** Opening LISTED ENTRIES block **

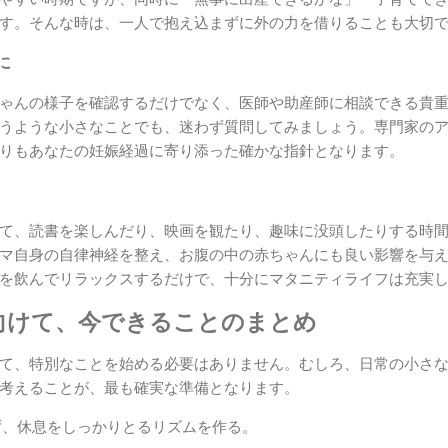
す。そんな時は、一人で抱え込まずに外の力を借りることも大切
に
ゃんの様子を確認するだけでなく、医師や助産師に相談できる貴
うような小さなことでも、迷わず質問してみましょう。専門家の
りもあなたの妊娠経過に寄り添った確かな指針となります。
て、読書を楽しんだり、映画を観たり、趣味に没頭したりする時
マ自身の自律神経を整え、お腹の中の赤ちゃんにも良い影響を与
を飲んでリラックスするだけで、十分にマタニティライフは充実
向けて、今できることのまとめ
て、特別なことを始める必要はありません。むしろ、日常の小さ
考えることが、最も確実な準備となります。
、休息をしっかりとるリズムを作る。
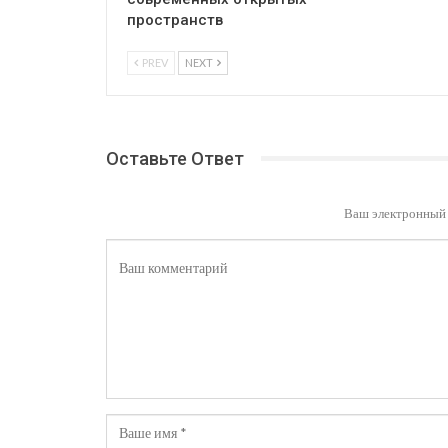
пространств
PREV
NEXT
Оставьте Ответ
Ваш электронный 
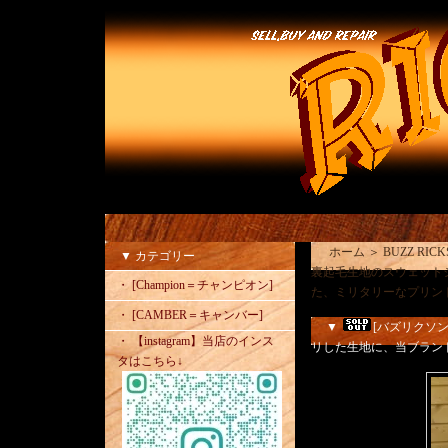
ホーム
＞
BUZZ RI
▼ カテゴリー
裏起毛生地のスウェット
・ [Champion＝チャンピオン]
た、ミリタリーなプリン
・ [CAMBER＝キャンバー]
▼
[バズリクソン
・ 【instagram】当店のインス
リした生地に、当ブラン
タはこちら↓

** Closing LISTED ENTRIES block **
** Opening LISTED ENTRIES block **

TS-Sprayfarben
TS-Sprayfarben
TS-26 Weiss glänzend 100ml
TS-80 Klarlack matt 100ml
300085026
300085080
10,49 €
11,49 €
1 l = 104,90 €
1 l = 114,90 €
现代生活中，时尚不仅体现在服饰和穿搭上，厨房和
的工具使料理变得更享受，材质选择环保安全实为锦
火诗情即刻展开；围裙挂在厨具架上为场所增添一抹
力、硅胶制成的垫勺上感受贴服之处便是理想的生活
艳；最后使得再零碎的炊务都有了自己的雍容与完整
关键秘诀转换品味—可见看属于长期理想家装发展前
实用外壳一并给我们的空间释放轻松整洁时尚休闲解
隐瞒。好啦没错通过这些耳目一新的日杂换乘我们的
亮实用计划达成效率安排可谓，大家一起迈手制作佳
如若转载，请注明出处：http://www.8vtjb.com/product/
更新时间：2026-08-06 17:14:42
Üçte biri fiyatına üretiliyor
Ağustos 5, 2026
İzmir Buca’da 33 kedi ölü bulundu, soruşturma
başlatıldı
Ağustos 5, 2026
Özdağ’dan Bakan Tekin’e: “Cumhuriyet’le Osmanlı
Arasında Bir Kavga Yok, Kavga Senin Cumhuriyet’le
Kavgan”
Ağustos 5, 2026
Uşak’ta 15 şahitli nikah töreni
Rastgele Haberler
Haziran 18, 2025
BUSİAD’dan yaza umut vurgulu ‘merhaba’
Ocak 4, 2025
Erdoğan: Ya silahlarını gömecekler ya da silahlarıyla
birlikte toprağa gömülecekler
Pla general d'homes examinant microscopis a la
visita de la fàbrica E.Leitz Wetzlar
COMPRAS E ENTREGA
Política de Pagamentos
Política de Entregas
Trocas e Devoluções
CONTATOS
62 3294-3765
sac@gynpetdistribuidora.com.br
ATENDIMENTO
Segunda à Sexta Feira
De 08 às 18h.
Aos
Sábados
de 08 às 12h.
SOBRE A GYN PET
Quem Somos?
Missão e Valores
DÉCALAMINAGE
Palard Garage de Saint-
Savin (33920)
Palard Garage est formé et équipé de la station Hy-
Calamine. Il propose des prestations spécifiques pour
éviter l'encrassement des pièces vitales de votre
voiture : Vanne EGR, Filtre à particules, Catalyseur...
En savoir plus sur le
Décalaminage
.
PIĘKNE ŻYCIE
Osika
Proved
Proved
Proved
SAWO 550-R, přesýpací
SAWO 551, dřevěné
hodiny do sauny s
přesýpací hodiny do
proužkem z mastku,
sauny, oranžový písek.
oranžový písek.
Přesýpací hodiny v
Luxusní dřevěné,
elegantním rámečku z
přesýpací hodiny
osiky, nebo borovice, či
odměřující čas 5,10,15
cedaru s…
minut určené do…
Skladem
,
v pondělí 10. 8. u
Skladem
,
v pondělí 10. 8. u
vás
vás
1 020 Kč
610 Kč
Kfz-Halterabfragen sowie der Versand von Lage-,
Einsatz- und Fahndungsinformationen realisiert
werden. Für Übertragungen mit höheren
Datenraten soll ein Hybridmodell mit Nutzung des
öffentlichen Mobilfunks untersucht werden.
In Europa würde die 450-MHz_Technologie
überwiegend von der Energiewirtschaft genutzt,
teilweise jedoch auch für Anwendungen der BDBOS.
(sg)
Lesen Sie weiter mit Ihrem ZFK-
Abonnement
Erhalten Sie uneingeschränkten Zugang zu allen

** Closing LISTED ENTRIES block **

ASSIGNED TASK: What you give back should be only the lines of the records above, starting at the line with "す。そんな時は、一人で抱え込まずに外の力を借りることも大切" and ending at the line with "て、特別なことを始める必要はありません。むしろ、日常の小さ", restated word for word.

ANSWER TO THIS EXERCISE:
す。そんな時は、一人で抱え込まずに外の力を借りることも大切
に
ゃんの様子を確認するだけでなく、医師や助産師に相談できる貴
うような小さなことでも、迷わず質問してみましょう。専門家の
りもあなたの妊娠経過に寄り添った確かな指針となります。
て、読書を楽しんだり、映画を観たり、趣味に没頭したりする時
マ自身の自律神経を整え、お腹の中の赤ちゃんにも良い影響を与
を飲んでリラックスするだけで、十分にマタニティライフは充実
向けて、今できることのまとめ
て、特別なことを始める必要はありません。むしろ、日常の小さ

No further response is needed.